[SUPPLIED ENTRIES Boundary: Start]

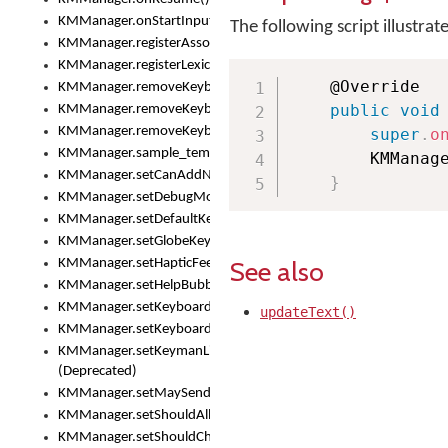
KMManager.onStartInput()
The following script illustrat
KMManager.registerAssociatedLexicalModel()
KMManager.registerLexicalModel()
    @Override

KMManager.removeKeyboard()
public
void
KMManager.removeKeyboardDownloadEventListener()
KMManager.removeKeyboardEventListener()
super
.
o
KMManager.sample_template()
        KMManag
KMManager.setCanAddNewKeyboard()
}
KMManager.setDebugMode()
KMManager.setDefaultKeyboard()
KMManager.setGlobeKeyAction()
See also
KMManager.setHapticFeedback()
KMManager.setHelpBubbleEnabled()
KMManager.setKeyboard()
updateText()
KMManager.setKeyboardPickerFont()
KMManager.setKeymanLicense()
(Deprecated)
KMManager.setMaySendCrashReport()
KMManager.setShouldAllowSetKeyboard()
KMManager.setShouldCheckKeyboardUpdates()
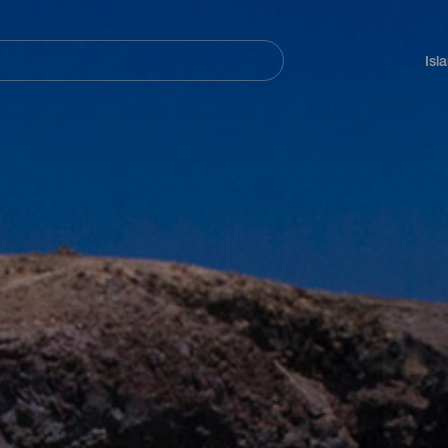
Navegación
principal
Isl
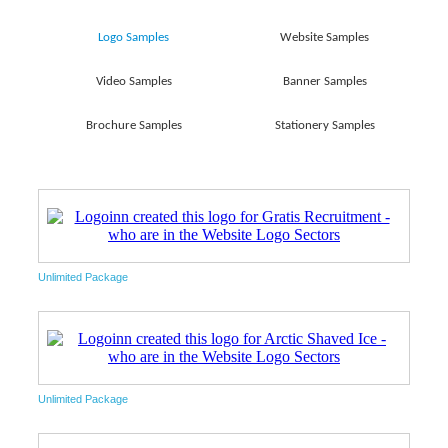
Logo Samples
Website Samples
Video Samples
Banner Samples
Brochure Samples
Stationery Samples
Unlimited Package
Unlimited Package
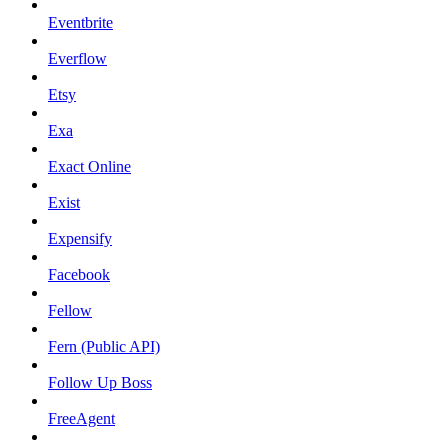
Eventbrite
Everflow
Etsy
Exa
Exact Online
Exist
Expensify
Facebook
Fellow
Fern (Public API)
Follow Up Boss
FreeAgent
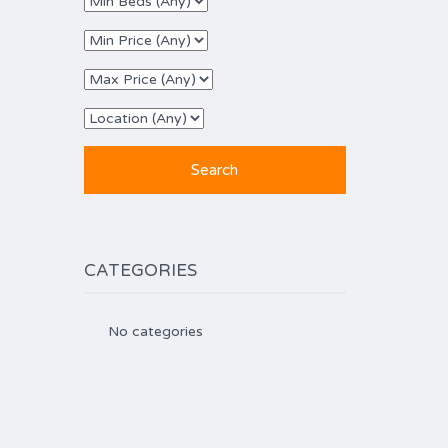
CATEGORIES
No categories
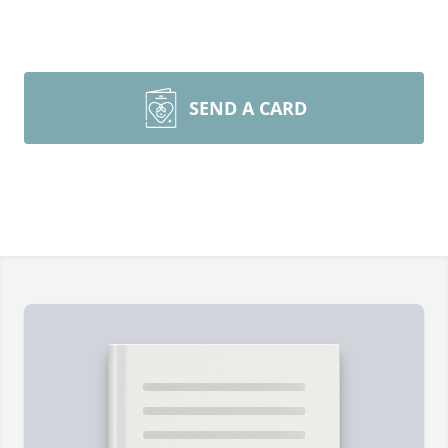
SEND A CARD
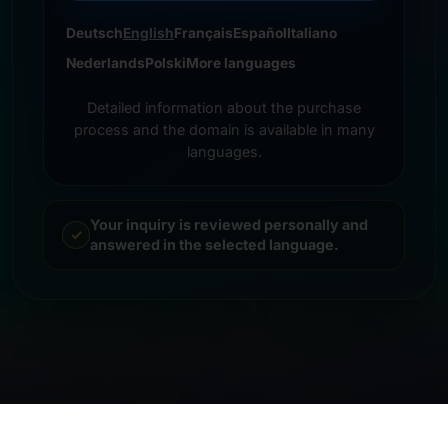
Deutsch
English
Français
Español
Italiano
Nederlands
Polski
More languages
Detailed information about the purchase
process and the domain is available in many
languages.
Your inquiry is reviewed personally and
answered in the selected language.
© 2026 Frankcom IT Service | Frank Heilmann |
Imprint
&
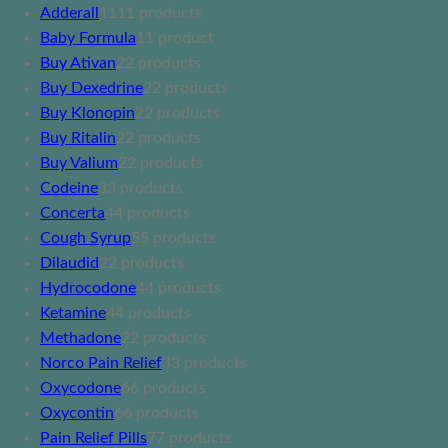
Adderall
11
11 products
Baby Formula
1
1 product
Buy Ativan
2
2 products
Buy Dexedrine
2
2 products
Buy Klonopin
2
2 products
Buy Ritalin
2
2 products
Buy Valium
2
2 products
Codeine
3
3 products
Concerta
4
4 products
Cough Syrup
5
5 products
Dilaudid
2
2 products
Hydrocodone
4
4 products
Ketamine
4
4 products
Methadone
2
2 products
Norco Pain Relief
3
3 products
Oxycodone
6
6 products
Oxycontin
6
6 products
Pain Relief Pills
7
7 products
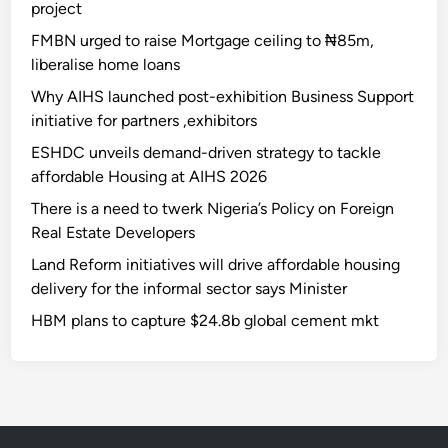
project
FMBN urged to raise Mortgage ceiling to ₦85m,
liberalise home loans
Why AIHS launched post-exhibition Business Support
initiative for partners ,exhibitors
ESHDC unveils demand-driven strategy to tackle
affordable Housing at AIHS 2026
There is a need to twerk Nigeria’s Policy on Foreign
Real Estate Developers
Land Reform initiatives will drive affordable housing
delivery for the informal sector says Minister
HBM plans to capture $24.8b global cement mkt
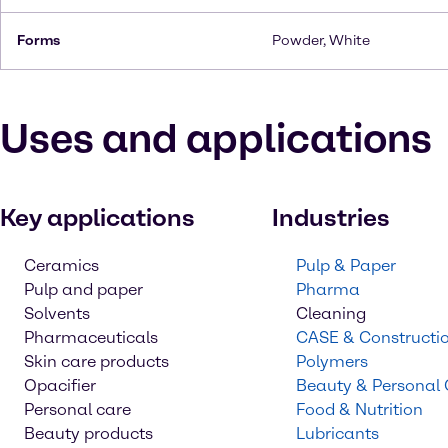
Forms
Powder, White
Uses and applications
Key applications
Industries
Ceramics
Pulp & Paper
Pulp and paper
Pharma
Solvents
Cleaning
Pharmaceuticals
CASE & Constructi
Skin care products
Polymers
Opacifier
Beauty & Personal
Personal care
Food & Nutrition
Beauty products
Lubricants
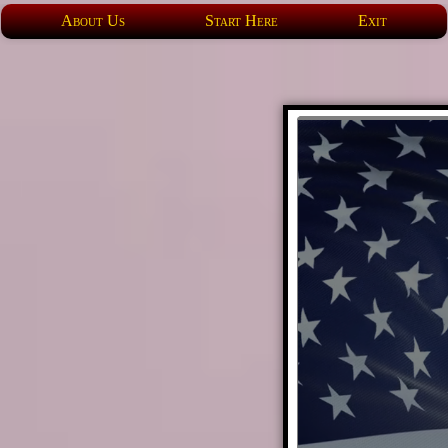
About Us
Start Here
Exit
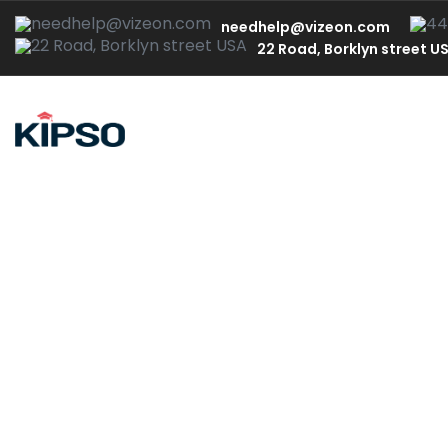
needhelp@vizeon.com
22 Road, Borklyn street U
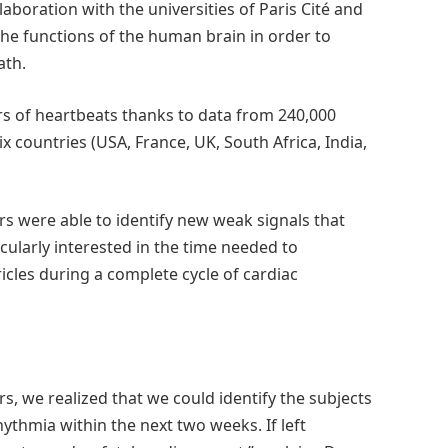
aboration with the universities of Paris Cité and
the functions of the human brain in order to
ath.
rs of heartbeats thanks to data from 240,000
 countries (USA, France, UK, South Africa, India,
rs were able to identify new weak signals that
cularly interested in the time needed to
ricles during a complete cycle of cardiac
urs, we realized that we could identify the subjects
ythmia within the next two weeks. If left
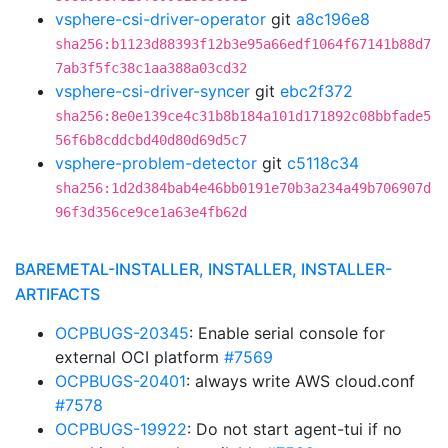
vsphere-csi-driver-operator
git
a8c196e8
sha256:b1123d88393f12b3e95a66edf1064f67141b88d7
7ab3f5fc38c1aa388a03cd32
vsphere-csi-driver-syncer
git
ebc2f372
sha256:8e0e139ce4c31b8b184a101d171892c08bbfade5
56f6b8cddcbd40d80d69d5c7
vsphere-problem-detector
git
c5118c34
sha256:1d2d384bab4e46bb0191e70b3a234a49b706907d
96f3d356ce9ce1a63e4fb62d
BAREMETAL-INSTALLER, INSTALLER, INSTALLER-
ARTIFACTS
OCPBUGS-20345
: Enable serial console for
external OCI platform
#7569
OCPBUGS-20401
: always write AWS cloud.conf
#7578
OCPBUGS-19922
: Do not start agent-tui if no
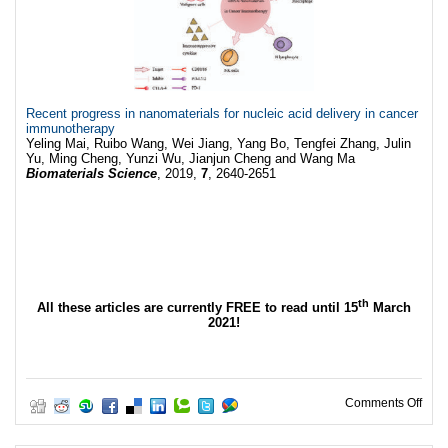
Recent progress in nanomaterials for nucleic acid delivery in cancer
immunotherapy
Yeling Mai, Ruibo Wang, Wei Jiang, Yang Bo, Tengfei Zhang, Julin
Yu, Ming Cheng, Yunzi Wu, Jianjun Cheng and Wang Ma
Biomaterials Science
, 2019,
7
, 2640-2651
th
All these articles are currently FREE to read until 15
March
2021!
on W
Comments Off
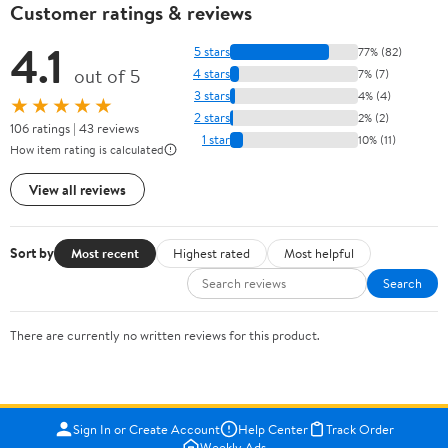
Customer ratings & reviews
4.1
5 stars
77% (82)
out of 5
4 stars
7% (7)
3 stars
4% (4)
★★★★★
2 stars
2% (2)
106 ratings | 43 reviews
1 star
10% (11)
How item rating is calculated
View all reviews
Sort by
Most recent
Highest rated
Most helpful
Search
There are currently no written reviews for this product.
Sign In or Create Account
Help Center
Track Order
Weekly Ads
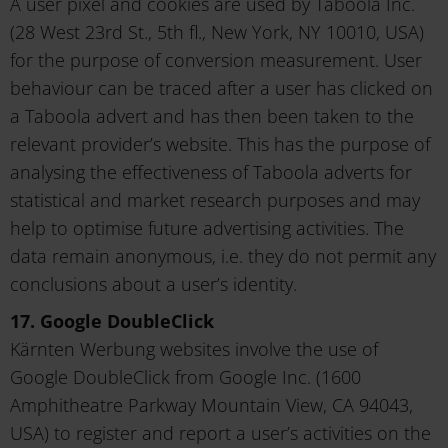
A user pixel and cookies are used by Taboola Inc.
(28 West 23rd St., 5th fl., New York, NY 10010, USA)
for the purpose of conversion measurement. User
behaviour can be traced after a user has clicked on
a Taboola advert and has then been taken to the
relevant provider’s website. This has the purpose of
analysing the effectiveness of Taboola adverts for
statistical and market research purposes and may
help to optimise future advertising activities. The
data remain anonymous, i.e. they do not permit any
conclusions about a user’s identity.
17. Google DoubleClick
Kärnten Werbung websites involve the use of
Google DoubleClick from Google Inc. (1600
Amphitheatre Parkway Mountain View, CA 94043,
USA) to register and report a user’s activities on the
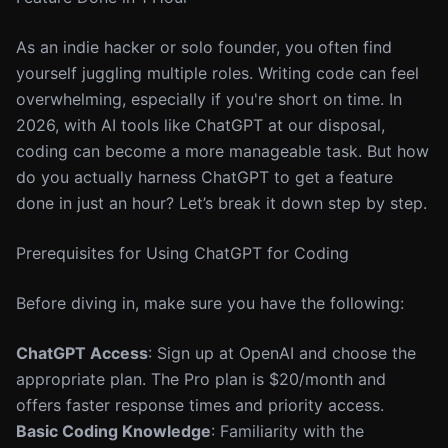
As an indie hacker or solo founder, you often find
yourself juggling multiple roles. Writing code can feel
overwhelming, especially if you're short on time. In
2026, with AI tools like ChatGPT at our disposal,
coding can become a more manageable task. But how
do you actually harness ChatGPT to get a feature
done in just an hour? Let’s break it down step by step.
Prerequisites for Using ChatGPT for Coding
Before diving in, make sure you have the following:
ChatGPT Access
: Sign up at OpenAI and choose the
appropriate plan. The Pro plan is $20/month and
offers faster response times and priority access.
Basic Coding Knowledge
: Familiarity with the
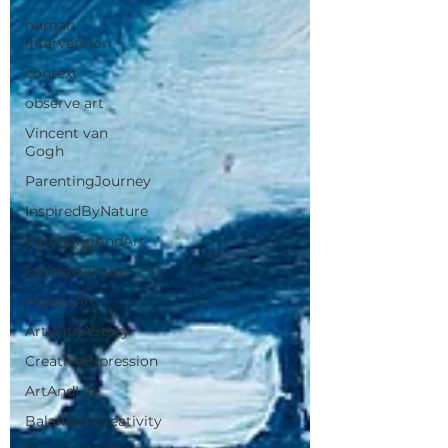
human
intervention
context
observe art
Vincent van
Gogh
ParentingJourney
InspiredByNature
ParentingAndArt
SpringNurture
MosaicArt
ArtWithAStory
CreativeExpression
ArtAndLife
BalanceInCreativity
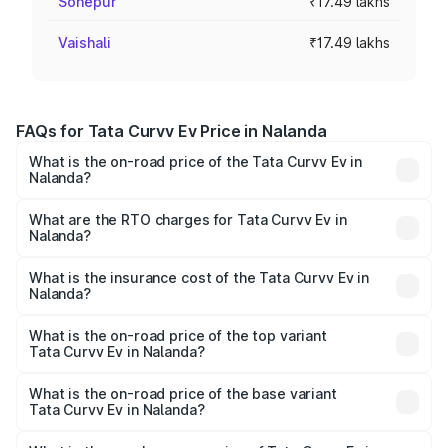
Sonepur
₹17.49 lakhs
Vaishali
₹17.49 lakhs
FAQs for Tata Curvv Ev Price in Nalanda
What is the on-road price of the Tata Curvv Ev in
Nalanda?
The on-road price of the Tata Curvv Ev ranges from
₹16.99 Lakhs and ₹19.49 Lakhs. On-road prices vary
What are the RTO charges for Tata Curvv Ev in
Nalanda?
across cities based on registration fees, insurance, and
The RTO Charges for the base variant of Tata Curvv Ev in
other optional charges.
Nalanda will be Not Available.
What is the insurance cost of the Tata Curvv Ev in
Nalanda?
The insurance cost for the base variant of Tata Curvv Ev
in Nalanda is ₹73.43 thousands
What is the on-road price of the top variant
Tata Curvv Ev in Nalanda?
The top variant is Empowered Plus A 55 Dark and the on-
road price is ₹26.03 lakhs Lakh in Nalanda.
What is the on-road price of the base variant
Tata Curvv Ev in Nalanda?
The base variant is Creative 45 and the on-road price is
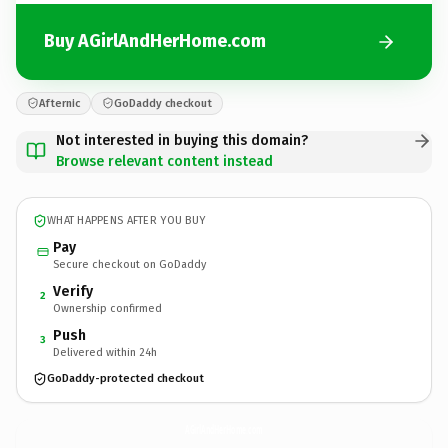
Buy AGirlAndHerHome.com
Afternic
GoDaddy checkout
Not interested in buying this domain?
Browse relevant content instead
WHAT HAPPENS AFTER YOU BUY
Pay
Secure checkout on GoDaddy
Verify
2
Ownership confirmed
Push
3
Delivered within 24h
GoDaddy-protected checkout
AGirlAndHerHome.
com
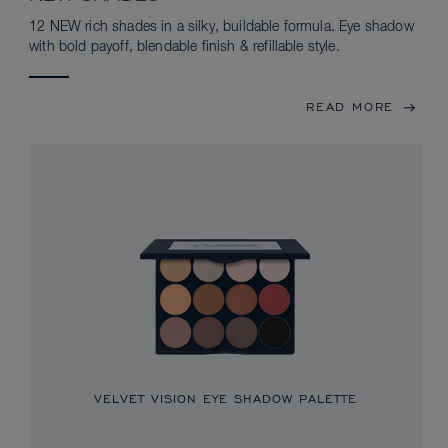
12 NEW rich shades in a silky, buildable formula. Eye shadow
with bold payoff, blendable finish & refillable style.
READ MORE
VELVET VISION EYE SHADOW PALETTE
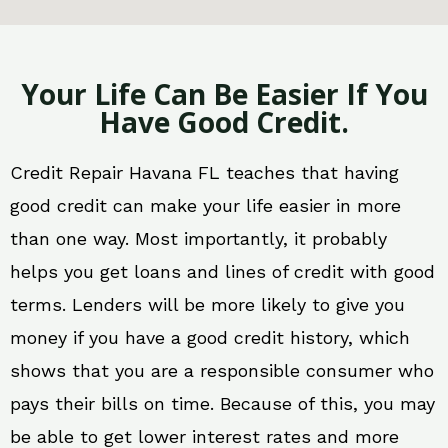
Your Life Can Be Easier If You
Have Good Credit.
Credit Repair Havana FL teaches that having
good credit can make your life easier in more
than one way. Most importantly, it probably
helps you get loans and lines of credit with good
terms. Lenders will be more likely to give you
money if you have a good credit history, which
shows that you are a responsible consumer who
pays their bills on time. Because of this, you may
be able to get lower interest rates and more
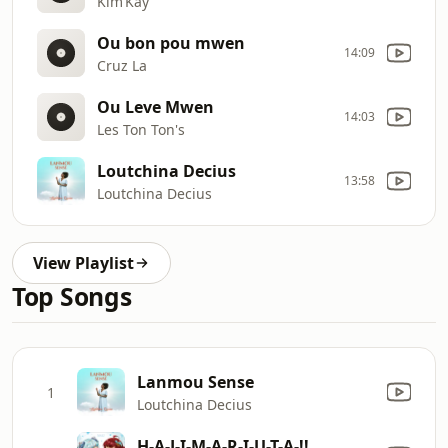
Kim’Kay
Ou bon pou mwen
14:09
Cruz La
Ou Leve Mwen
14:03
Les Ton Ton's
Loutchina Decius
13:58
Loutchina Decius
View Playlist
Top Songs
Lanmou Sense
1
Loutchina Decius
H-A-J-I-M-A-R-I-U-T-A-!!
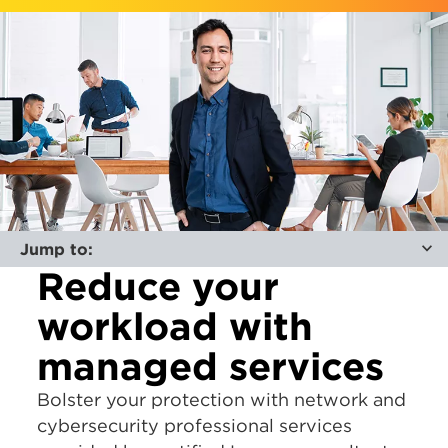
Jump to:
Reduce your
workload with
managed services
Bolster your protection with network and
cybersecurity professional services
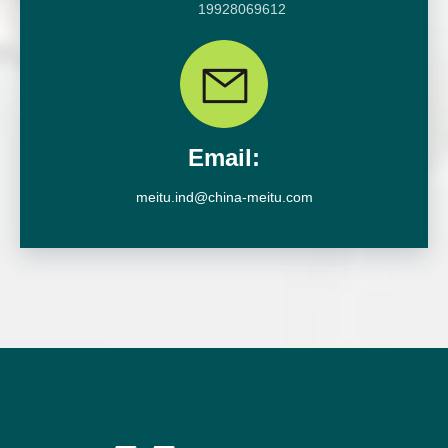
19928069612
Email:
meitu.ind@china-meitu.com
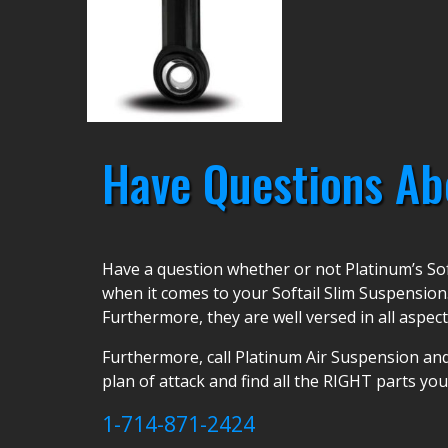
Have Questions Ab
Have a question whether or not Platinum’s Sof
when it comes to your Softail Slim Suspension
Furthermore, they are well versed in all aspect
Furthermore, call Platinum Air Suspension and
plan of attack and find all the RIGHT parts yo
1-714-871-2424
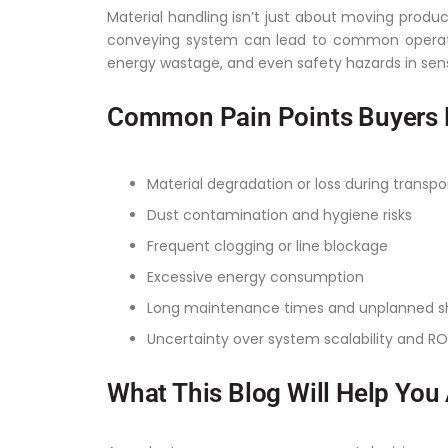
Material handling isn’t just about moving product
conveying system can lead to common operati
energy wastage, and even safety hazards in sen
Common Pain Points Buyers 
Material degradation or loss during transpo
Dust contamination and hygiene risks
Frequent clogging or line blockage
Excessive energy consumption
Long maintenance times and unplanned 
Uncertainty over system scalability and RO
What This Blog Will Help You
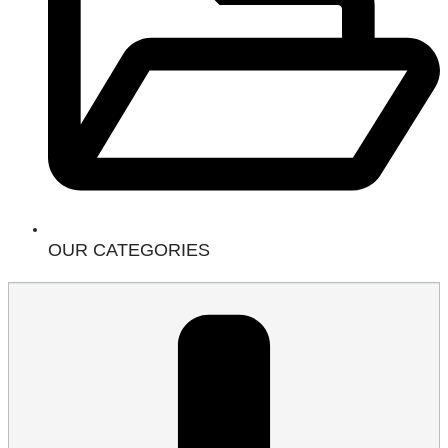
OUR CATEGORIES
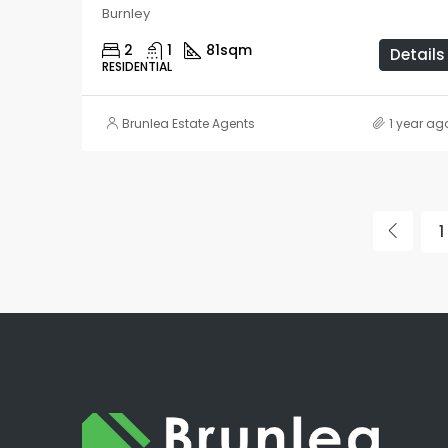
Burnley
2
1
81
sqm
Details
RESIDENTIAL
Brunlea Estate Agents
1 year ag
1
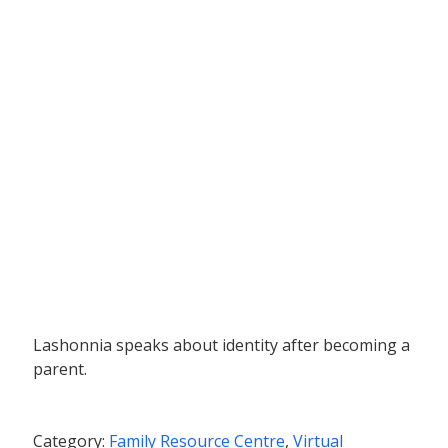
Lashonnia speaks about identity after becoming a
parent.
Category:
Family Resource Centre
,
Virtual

[SUPPLIED ENTRIES Boundary: End]

### REQUIREMENT:
In the entries above, find each line with the word "Curvv" and return it.

### TASK SOLUTION:
FAQs for Tata Curvv Ev Price in Nalanda
What is the on-road price of the Tata Curvv Ev in
The on-road price of the Tata Curvv Ev ranges from
What are the RTO charges for Tata Curvv Ev in
The RTO Charges for the base variant of Tata Curvv Ev in
What is the insurance cost of the Tata Curvv Ev in
The insurance cost for the base variant of Tata Curvv Ev
Tata Curvv Ev in Nalanda?
Tata Curvv Ev in Nalanda?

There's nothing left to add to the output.